Just a third of Americans in a new ABC News/Washington Post poll now give a positive rating to U.S. efforts to break up the al Qaeda network, half what it was in the fall of 2002. Ratings of federal efforts to prevent further terrorism improve intelligence gathering and reorganize anti-terrorism agencies likewise are down sharply, also to their lowest in polling since 2002.
Overall, barely more than half, 51 percent, say the U.S. campaign against terrorism is going well, down 11 points in 16 months and, like these other measures, its worst in polling since the Sept. 11 attacks. It peaked, by contrast, as high as 88 percent after the overthrow of the Taliban in Afghanistan.
A majority now opposes President Obama's plans to close the U.S. detention center for suspected terrorists at Guantanamo Bay, Cuba. At 56 percent, opposition has risen sharply, by 18 points, since last spring. And most Americans now express qualified support for passenger profiling as a security measure.

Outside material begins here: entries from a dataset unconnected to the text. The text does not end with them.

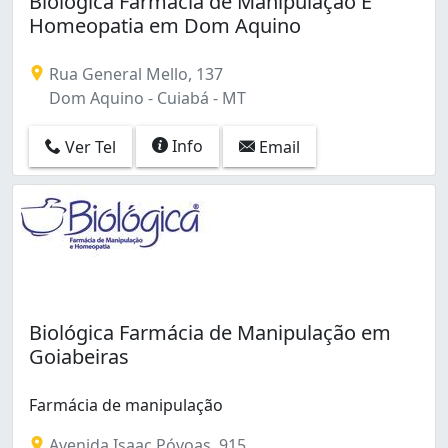
Biológica Farmácia de Manipulação E
Dom Aquino (2)
Homeopatia em Dom Aquino
Goiabeiras (2)
Jardim das Américas (1)
Rua General Mello, 137
Pedra 90 (1)
Dom Aquino - Cuiabá - MT
Popular (3)
Primeiro de Março (1)
Info
Ver Tel
Email
Quilombo (1)
Residencial Concadoro (3)
Santa Cruz (1)
Biológica Farmácia de Manipulação em
Goiabeiras
Farmácia de manipulação
Avenida Isaac Póvoas, 915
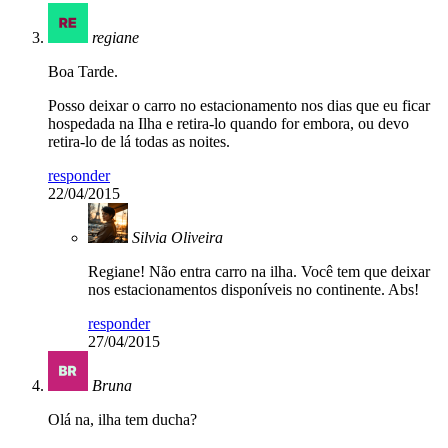
regiane
Boa Tarde.
Posso deixar o carro no estacionamento nos dias que eu ficar
hospedada na Ilha e retira-lo quando for embora, ou devo
retira-lo de lá todas as noites.
responder
22/04/2015
Silvia Oliveira
Regiane! Não entra carro na ilha. Você tem que deixar
nos estacionamentos disponíveis no continente. Abs!
responder
27/04/2015
Bruna
Olá na, ilha tem ducha?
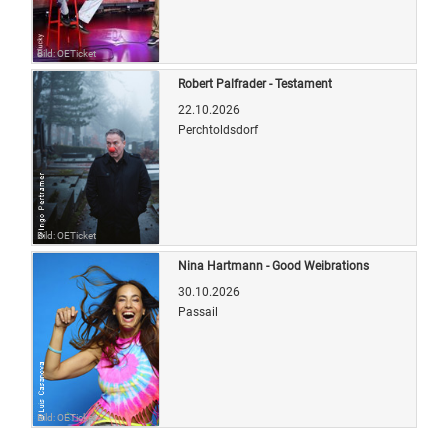
Bild: OETicket
Robert Palfrader - Testament
22.10.2026
Perchtoldsdorf
Bild: OETicket
Nina Hartmann - Good Weibrations
30.10.2026
Passail
Bild: OETicket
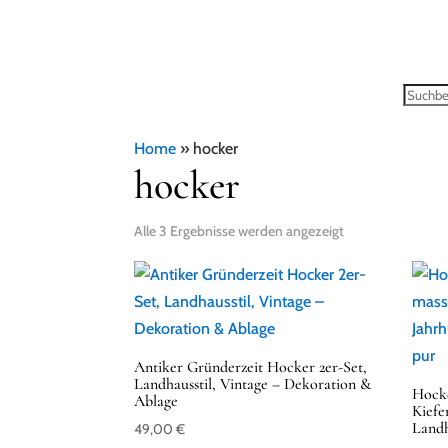
Home
»
hocker
hocker
Alle 3 Ergebnisse werden angezeigt
Antiker Gründerzeit Hocker 2er-Set,
Landhausstil, Vintage – Dekoration &
Hocke
Ablage
Kiefe
Land
49,00
€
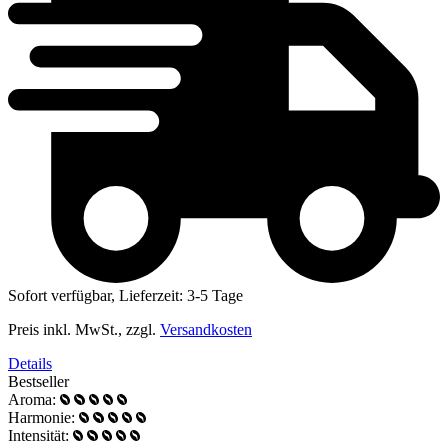
Sofort verfügbar, Lieferzeit: 3-5 Tage
Preis inkl. MwSt., zzgl.
Versandkosten
Details
Bestseller
Aroma:
Harmonie:
Intensität:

Despite the heightened concerns, Obama receives broad approval for handling the government's response to the attempted bombing – at 62 percent it's his highest individual rating of six in the latest ABC/Post poll. And 63 percent express at least some confidence that the intelligence errors associated with the attack will be fixed – although just 14 percent are "very" confident of it.
The Senate held hearings today on the Christmas Day terrorism attempt, which Obama has blamed on a "systemic failure" to link and act upon available intelligence. He promised better intelligence efforts, expanded terrorism watch lists and more rigorous airport screening.
While security has outpaced privacy rights as a concern steadily since Sept. 11, the dial has moved farther in that direction: Seventy-five percent now call it more important for the government to investigate possible terrorist threats, even if that intrudes on personal privacy – up 12 points from a late 2006 poll to the most since September 2002.
Results on profiling, however, show that privacy concerns do remain. Americans fairly narrowly (53 percent) support the authorities using personal characteristics such as religion, ethnicity and nationality in airline passenger security screening. But if it's a more targeted effort, in which these characteristics are combined with other information to create an overall profile, rather than just used on their own, support soars to 83 percent.
Previous polling has pointed the same way, indicating that the public is willing to accept privacy intrusions in the name of security, but with a preference for those intrusions to be as focused and targeted as possible – and, of course, effective.